Roberta (above, left) and Rachel Jelliff were among many Bradford County maple producers to staff the exhibit area of the Pennsylvania Maple Syrup Producers Council at the Pennsylvania Farm Show this year. Below, Don Russell (right) and his granddaughter, Meg, worked together at the Farm Show as well. They and many other family members run Russell Maple Farms north of Rome.
Story and photos by Rick Hiduk
(Originally published in the Daily Review)

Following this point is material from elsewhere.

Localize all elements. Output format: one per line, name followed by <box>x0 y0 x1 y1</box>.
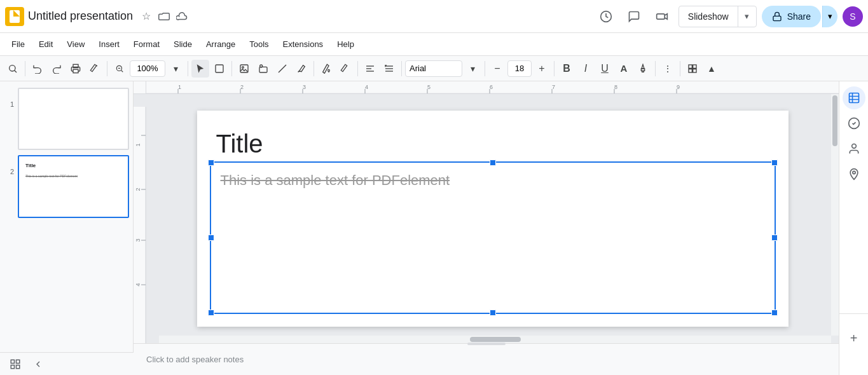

The exhibit space coordinated by the Pennsylvania Maple Syrup Producers Council was a popular stop for guests of the 107th Pennsylvania Farm Show held in Harrisburg this week. Two of many producers of syrup and related products in the Commonwealth this included the Russells and the Jelliffs. They and other families helped to staff “Maple Alley” and share facts about syrup production with guests from Jan. 7 through this coming Sunday. According to the Penn State Extension, Pennsylvania consistently lands in the top ten among maple syrup production, putting out an average of 60,000 gallons per year.

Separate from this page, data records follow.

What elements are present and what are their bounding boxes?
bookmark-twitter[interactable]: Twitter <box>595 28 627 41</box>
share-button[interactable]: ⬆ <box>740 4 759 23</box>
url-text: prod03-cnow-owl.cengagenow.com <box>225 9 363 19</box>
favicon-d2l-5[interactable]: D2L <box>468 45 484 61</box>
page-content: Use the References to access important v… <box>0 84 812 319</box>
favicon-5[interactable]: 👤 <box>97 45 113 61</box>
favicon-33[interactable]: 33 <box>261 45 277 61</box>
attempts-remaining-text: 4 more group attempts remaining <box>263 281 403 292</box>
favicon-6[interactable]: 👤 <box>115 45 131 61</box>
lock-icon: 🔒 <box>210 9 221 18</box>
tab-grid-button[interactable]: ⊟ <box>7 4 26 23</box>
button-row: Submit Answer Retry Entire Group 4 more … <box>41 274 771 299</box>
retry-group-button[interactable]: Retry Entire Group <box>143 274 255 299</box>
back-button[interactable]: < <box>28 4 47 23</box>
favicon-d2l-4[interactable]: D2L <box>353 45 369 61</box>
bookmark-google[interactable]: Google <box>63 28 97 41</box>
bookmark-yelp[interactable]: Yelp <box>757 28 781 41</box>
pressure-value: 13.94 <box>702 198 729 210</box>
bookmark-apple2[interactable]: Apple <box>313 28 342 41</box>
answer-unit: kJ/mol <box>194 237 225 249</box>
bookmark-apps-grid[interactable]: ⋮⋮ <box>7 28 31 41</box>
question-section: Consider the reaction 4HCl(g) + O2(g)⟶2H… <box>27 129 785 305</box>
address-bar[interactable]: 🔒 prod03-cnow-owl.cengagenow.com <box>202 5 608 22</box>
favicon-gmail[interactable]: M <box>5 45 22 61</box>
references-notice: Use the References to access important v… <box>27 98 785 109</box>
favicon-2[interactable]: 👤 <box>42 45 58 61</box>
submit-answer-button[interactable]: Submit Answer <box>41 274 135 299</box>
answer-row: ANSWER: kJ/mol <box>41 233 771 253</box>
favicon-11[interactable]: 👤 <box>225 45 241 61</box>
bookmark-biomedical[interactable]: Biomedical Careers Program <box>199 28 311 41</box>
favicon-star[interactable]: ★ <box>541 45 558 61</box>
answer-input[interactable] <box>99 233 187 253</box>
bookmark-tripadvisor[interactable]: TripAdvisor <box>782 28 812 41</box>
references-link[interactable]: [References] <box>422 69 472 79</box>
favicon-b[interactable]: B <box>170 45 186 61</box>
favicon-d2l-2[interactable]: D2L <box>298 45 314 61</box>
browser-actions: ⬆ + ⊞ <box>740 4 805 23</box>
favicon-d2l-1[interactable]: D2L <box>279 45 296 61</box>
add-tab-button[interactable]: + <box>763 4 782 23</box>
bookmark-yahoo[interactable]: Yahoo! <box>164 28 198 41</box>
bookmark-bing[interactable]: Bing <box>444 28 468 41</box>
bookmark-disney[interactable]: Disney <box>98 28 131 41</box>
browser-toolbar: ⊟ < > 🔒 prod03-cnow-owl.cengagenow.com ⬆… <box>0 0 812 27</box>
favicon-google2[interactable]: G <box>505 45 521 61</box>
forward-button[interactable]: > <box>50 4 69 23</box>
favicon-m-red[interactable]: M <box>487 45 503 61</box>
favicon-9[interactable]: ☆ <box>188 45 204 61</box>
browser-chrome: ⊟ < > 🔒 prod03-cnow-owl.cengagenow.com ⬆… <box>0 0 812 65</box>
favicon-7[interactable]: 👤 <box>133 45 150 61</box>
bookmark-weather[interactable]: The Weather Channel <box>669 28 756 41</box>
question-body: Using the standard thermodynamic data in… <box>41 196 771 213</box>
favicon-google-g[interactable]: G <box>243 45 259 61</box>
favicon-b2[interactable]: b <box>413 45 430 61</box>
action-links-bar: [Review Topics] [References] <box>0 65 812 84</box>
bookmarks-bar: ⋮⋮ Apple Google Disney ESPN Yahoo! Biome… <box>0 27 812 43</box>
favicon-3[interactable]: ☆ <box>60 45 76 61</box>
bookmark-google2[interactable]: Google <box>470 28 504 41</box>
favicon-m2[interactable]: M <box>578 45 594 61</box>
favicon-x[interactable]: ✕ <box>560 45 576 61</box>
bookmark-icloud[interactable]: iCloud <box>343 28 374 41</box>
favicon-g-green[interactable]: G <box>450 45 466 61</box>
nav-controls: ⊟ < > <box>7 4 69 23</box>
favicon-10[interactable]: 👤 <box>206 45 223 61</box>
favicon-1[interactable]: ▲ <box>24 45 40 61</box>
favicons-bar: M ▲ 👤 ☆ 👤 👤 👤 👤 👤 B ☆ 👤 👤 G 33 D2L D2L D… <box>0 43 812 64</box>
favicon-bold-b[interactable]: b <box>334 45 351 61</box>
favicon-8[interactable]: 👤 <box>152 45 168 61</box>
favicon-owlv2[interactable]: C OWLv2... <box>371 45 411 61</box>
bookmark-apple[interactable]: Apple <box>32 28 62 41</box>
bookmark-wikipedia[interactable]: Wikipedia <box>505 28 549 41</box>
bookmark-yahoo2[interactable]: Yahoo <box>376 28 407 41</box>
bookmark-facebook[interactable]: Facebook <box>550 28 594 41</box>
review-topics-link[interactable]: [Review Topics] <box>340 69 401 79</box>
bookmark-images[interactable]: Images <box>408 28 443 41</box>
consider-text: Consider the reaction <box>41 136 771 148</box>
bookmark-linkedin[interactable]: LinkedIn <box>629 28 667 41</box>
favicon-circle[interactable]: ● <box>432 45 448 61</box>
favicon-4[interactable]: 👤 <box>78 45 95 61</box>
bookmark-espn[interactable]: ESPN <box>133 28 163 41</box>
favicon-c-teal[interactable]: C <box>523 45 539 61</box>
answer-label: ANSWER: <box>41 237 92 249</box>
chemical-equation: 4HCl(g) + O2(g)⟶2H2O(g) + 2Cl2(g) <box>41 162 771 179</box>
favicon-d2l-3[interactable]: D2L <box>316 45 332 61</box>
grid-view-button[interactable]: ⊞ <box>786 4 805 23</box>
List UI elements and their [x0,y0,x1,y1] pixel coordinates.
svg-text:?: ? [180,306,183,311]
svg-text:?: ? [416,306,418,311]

The Jelliff Family started producing maple syrup as a hobby on their Bentley Creek property in 2007. Brothers Greg and Jeff Jelliff had made syrup with their neighbors when the were younger. “It was such a positive experience for them that Greg decided he wanted all of the grandsons to understand how to make maple syrup,” said their mother, Roberta Jelliff.

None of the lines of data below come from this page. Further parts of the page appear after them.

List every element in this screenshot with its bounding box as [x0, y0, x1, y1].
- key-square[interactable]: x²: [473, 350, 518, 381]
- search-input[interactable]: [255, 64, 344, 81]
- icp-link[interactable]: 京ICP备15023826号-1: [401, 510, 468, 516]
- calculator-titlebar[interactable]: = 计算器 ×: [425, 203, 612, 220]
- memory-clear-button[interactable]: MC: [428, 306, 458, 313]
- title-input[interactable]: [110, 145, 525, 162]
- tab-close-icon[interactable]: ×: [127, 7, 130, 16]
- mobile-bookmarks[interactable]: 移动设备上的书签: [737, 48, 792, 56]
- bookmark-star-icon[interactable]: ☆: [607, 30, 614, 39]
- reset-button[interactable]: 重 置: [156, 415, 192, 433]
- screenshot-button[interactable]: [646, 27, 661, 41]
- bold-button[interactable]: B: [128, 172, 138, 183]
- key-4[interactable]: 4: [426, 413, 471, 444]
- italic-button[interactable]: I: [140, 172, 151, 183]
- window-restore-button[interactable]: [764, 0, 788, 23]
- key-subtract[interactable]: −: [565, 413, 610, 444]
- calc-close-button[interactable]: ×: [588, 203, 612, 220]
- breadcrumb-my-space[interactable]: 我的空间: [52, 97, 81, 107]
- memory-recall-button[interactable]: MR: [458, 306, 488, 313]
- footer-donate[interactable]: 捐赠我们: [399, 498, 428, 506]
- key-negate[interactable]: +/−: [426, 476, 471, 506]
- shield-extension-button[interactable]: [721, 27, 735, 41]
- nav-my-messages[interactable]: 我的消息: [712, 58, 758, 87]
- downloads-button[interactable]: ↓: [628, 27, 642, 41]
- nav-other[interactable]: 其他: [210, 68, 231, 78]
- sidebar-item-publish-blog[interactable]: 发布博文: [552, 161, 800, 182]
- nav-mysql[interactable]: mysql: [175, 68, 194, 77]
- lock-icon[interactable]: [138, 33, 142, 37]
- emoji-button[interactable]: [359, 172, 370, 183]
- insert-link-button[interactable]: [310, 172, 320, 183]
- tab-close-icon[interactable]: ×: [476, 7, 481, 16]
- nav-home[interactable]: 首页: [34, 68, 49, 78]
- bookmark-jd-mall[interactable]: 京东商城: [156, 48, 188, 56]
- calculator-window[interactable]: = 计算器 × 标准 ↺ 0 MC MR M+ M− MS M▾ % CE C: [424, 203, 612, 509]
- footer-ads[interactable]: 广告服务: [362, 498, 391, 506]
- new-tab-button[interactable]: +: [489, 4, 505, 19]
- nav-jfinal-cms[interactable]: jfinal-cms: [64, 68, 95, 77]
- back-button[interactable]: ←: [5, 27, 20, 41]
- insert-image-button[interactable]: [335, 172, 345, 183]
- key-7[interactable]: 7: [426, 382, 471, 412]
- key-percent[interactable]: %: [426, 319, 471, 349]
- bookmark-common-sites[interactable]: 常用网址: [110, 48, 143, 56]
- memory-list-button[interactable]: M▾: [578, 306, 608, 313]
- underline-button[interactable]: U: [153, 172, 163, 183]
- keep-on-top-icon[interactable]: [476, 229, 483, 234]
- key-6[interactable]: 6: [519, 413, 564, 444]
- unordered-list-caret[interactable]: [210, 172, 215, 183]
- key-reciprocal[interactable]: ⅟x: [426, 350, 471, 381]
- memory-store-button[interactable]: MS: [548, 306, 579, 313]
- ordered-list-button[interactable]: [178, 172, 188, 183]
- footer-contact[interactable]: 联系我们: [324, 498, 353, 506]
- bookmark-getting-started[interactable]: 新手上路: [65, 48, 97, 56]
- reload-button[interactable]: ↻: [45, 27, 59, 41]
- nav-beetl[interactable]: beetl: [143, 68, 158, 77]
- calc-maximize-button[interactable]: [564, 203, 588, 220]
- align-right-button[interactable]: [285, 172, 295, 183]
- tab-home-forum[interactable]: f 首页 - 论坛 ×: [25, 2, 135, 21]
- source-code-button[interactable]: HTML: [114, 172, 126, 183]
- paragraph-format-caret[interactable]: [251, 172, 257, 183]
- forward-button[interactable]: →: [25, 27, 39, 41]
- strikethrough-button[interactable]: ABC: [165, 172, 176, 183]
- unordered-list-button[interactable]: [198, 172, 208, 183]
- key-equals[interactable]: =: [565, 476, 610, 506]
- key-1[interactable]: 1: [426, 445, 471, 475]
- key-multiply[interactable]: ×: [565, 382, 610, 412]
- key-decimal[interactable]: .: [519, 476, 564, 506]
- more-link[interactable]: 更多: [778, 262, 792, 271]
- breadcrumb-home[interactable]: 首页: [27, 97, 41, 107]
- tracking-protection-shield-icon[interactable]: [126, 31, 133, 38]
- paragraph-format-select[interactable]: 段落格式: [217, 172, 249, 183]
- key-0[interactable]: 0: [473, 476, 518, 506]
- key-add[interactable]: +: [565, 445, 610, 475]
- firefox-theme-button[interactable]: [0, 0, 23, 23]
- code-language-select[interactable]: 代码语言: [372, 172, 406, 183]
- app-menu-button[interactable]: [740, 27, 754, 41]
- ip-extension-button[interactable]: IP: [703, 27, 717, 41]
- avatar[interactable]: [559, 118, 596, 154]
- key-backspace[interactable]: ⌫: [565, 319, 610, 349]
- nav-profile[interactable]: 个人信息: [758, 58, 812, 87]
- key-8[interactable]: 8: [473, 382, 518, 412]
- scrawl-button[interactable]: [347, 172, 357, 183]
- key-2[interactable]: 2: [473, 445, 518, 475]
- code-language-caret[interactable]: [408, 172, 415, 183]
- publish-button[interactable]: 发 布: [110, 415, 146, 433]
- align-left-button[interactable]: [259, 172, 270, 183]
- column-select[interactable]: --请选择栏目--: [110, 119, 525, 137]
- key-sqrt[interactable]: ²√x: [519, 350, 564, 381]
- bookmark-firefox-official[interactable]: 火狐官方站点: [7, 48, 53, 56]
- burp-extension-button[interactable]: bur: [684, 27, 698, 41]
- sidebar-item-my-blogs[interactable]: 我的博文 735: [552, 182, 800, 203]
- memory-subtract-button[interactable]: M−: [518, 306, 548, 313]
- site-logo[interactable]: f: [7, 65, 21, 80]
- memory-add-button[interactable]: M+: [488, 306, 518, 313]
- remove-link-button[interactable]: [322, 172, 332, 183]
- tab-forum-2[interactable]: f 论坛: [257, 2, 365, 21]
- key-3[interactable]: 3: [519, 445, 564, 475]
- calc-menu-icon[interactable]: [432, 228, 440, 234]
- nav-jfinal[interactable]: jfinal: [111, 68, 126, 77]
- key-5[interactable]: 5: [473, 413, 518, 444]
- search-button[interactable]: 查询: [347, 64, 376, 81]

Grandson Andrew Jelliff was an FFA member who needed to get started on a project for his Keystone Award and decided that maple syrup production was the route to go. He completed his project and received his award in 2011 as the hobby grew into a business – Jelliff Maple Production.
“It just kind of blossomed from that,” Roberta recalled. In 2015, the family built a new facility with a gas-fired evaporator. “It’s not a storefront per se,” she explained, but we sell our product out of it.”
The variety of maple-based products sold on the Jelliff farm is impressive, ranging from syrup infused with coffee, cinnamon, vanilla, blueberry or raspberry; sweet hot sauce; maple garlic vinegar, and maple caramels and a maple caramel dip.
“The caramels are so good,” Greg’s daughter, Rachel Jelliff, said convincingly.
Roberta is proud of their maple French dressing that she modified from a recipe given to her as a young bride.
The late Harold Russell took over a seventh-generation family farm in Orwell Township dating back to 1796 in 1918. Harold had grown up on the farm, and maple production was already in his blood. Years later, grandson Don Russell and his brother were given age-appropriate tasks in the operation. “Since I was a kid, we were going into the woods to check the sap lines for leaks and getting the tanks ready for tapping,” Don related.
As they got a little older, they were involved in keeping the fire stoked for evaporation. “When I was a teen, we had to watch the evaporator at night’” said Don. “We slept during the day and got to skip school. We thought that was pretty cool.”
When asked where the business goes from here, Roberta Jelliff smiled at Rachel as she said, “That’s a good question.”
Rachel is currently a junior at Athens High School and plans to go to college to study to be a veterinarian. “I hope to come home after college and continue to help,” she maintained. And both agreed that the grandsons are still very hands-on with the operation. “The boys certainly have a passion for it. It’s definitely a great inheritance.”
“Everyone has a part to play that lightens the load for everyone else,” Roberta maintained.
Don Russell also expects his family to keep Russell Maple Farms going for decades to come. He gets plenty of help from his wife, Debbie, son and daughter-in-law Adam and Monica, granddaughter Meg and five additional grandchildren. Meg echoed his hopes, saying, “Its a labor of love. I like boiling sap.” At the Farm Show, she and Don were teaching visiting children about syrup production and engaging them in related craft activities.
The Russells helped staff the Maple Syrup area in the Main Hall on Monday and Tuesday, the Jelliffs on Wednesday and Thursday, and the Dewings of Warren Township were set to help on Thursday and Friday.